Hope for 2019

Romans 8:24-39

In wishing you a Happy New year, it would be very easy to do so with a heavy heart. As 2018 ended, it was very easy to feel that the world was falling apart. News from the United States has rarely been encouraging in recent years, and the new year has begun with the stalemate of what looks shortly to become the longest ever shutdown of the United States government. Here in the UK, our politics feels, at best, paralysed on all sides, and at worst, well let’s stop there. For me personally, 2018 ended with having a wisdom tooth extracted. While the dentist uses anaesthetic for the extraction, no such luxury is provided at the cash desk when they extract the fee.

However, 2018 was not all doom and gloom. There was good news in conservation:
Following China’s ban on ivory last year, 90% of Chinese support it, ivory demand has dropped by almost half, and poaching rates are falling in places like Kenya.
The United Nations said that the ozone hole would be fully healed over the Arctic and the northern hemisphere by the 2030s, and in the rest of the world by 2060.

There was good news in global health:
Rwanda became the first low income country to provide universal eye care to all of its citizens, by training 3,000 nurses in over 500 health clinics.
In 2018, New York and Virginia became the first two US states to enact laws requiring mental health education in schools.
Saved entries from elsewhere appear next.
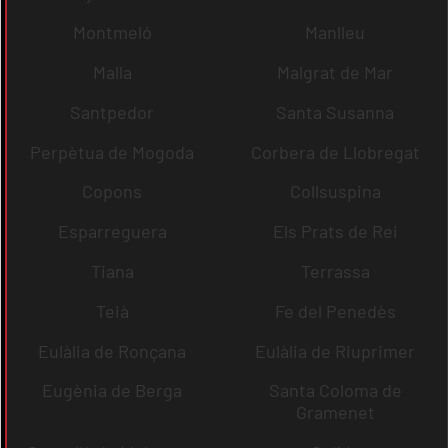
Montmeló
Manlleu
Malla
Malgrat de Mar
Santpedor
Santa Susanna
Perpètua de Mogoda
Corbera de Llobregat
Copons
Collsuspina
Esparreguera
Els Prats de Rei
Tiana
Terrassa
Teià
Fe del Penedès
Eulàlia de Ronçana
Eulàlia de Riuprimer
Eugènia de Berga
Santa Coloma de
Gramenet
There was good news in being a kinder and more tolerant people:
Morocco passed a landmark law that criminalises violence against women, and imposes harsh penalties on perpetrators.
Scotland became the first nation in the world to guarantee free sanitary products to all students, and India’s finance ministry announced it would scrap the 12% tax on all sanitary products.
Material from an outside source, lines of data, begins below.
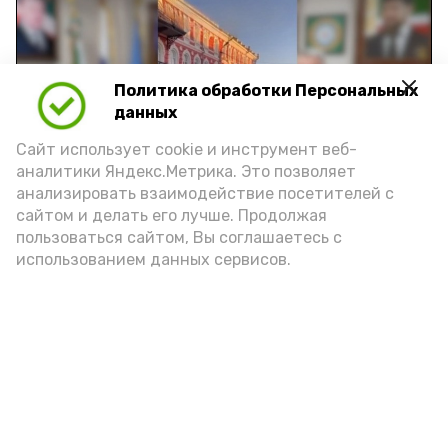
Политика обработки Персональных
Play
данных
Video
Сайт использует cookie и инструмент веб-
аналитики Яндекс.Метрика. Это позволяет
анализировать взаимодействие посетителей с
сайтом и делать его лучше. Продолжая
Видео: управление пресс-службы и информации
пользоваться сайтом, Вы соглашаетесь с
администрации губернатора АО
использованием данных сервисов.
год единства народов
закон
Подпишись!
I did, in fact, find 99 pieces of little reported good news in 2019, but I will spare you the rest now.

2018 was also a year with lots of good news locally. Top of the list was that we formed the Spire Church, and all is working out so well. In the Pilgrim project we secured Listed Buildings Consent, we passed the point of raising £100,000 from our own efforts, and we have lodged our application for planning permission.

Even when we see 2018 had many good things, 2019 did not start well, as we facing continuing uncertainty as a nation, and continue to be deeply divided. All of us were shocked to hear of the stabbing of Lee Pomeroy on Friday. We have grown accustomed to thinking of this as quite a safe area, and not expecting things like that. Our shock factor increased when we learned yesterday that the suspect was arrested in Farnham. What can we do? Let us not respond with fear or recrimination, but instead pray for the family who have been bereaved so suddenly. People suffering emptiness and anger, loss and pain, will need to find courage. And for the suspect arrested, we need to pray that evidence is assessed fairly, and that justice, not revenge, may take its course.
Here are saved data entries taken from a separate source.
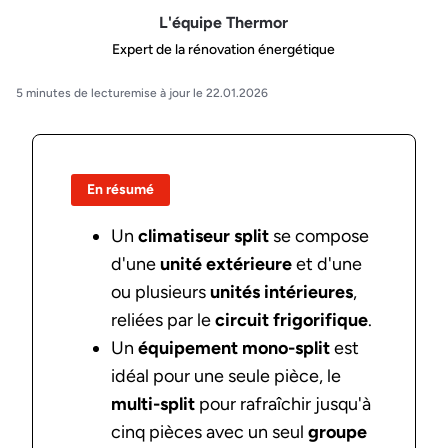
L'équipe Thermor
Expert de la rénovation énergétique
5 minutes de lecture
mise à jour le 22.01.2026
En résumé
Un
climatiseur split
se compose
d'une
unité extérieure
et d'une
ou plusieurs
unités intérieures
,
reliées par le
circuit
frigorifique
.
Un
équipement
mono-split
est
idéal pour une seule pièce, le
multi-split
pour rafraîchir jusqu'à
cinq pièces avec un seul
groupe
Our reading from Romans talked of hope. Not an abstract hope, based upon homespun philosophy and wishful thinking, but a hope based on Jesus Christ, from whose love we can never be separated. Today is the feast of the epiphany, the visit of wise people from the east, who brought precious gifts to the baby Jesus. The point of this is that Jesus was not just for one people, but for all people, and his message of hope is for all people. Today is also our covenant service, when at the start of a new calendar year, we have an opportunity to re-state and refresh our commitment to God, to receiving his message of hope in our lives, and to living that in the world. We will pray together a very special prayer, which is very hard to say, not because we don’t mean it, but because we do mean it, but we know that we only mean it with God’s help, not our own efforts.

So, as we enter 2019, God is challenging us to continue to look for the good news in our world, especially when little publicised; to continue to look for the signs of God at work in our world; to continue to remember and celebrate that the good news of God coming among us is not just for some, but for all. As Paul said in Romans our hope is in Christ, and nothing, nothing, can separate from the love of God in Christ Jesus our Lord. As we make our covenant prayer in a few minutes, let us do so with hearts filled with hope, and with a desire to make our best efforts to live that hope in our own lives, in our church, and in our world. If we don’t have hope, we have nothing.